§ Problem details:
Transcribe the data below verbatim from the line with "Сайти мережі КПІ (227, 1795)" to the line with "Цілі сталого розвитку (38, 2186)". Include both of those lines.

§ Material provided:

'''

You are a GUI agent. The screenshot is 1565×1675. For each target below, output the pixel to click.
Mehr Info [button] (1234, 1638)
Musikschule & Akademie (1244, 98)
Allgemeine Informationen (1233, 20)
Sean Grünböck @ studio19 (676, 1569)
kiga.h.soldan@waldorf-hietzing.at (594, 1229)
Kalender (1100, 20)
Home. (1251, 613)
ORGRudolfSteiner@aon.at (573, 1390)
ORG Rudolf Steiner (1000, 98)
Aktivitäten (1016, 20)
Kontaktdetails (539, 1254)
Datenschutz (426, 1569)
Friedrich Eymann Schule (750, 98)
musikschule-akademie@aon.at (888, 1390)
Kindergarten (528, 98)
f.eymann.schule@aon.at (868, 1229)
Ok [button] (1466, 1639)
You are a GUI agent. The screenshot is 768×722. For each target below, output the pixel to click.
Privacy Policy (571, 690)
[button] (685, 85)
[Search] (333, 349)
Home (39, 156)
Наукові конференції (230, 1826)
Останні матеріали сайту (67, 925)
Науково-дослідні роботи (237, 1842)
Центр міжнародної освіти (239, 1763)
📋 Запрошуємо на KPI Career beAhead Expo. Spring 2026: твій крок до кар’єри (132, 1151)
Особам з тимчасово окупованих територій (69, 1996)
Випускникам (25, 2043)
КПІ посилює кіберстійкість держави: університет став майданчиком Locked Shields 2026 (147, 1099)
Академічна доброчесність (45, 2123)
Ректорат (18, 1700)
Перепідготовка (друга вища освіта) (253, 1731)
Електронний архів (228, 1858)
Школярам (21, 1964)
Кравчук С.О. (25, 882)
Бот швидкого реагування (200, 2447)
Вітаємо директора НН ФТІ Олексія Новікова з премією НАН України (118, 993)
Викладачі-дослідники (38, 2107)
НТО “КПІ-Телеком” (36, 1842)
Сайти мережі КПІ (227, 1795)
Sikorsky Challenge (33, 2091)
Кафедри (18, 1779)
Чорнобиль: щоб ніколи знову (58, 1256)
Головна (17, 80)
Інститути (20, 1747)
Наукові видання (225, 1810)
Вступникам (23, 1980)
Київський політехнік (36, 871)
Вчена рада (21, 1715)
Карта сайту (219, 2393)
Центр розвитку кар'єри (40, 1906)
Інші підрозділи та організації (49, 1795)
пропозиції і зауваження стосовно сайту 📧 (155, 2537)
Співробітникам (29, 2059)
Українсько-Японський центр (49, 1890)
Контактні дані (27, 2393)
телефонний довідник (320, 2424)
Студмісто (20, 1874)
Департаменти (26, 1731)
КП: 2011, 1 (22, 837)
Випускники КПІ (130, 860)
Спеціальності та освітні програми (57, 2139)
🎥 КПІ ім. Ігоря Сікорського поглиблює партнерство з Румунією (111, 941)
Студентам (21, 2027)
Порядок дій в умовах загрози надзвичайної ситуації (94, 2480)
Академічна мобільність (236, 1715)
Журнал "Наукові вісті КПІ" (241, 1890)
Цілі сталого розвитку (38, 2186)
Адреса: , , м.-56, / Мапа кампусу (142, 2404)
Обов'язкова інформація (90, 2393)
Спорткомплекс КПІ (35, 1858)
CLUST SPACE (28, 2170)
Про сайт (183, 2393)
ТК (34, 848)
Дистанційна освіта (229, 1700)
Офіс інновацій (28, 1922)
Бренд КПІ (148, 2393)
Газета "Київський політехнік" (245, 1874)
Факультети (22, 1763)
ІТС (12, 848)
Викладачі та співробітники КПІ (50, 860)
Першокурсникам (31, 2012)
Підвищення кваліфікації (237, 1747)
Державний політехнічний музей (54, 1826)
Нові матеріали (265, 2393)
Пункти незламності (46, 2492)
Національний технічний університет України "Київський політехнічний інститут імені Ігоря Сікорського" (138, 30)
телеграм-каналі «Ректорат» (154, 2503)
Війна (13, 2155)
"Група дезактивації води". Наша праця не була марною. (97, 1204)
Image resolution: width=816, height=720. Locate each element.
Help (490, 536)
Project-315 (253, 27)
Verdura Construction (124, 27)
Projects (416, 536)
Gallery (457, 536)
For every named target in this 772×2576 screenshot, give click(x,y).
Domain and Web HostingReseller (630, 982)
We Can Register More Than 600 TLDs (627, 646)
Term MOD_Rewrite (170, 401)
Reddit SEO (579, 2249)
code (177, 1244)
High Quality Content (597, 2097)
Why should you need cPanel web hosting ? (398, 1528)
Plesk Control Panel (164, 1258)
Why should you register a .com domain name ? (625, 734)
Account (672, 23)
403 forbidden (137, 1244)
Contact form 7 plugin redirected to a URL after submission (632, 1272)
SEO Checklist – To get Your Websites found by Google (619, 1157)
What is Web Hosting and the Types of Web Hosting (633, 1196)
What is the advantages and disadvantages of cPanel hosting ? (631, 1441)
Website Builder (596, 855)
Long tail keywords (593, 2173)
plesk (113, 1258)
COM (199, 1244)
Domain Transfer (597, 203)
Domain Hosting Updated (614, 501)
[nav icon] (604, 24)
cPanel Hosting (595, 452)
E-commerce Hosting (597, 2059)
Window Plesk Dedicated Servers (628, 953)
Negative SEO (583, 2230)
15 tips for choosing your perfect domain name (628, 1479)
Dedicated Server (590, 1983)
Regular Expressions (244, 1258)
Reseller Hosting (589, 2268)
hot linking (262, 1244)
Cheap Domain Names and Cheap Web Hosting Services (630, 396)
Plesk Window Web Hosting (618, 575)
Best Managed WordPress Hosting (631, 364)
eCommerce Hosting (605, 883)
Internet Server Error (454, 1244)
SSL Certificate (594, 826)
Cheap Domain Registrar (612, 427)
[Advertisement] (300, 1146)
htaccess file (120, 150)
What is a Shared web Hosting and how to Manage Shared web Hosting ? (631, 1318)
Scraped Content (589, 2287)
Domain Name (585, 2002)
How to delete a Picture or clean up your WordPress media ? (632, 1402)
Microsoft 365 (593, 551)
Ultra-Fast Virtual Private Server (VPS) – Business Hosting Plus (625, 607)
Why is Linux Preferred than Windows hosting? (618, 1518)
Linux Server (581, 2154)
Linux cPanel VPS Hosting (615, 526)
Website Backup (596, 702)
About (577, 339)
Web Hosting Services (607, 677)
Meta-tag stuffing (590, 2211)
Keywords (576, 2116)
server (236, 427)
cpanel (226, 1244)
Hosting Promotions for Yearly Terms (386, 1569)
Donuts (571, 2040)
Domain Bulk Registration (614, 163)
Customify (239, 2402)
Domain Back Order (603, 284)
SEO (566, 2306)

'''

§ Answer to this problem:
Сайти мережі КПІ (227, 1795)
Sikorsky Challenge (33, 2091)
Кафедри (18, 1779)
Чорнобиль: щоб ніколи знову (58, 1256)
Головна (17, 80)
Інститути (20, 1747)
Наукові видання (225, 1810)
Вступникам (23, 1980)
Київський політехнік (36, 871)
Вчена рада (21, 1715)
Карта сайту (219, 2393)
Центр розвитку кар'єри (40, 1906)
Інші підрозділи та організації (49, 1795)
пропозиції і зауваження стосовно сайту 📧 (155, 2537)
Співробітникам (29, 2059)
Українсько-Японський центр (49, 1890)
Контактні дані (27, 2393)
телефонний довідник (320, 2424)
Студмісто (20, 1874)
Департаменти (26, 1731)
КП: 2011, 1 (22, 837)
Випускники КПІ (130, 860)
Спеціальності та освітні програми (57, 2139)
🎥 КПІ ім. Ігоря Сікорського поглиблює партнерство з Румунією (111, 941)
Студентам (21, 2027)
Порядок дій в умовах загрози надзвичайної ситуації (94, 2480)
Академічна мобільність (236, 1715)
Журнал "Наукові вісті КПІ" (241, 1890)
Цілі сталого розвитку (38, 2186)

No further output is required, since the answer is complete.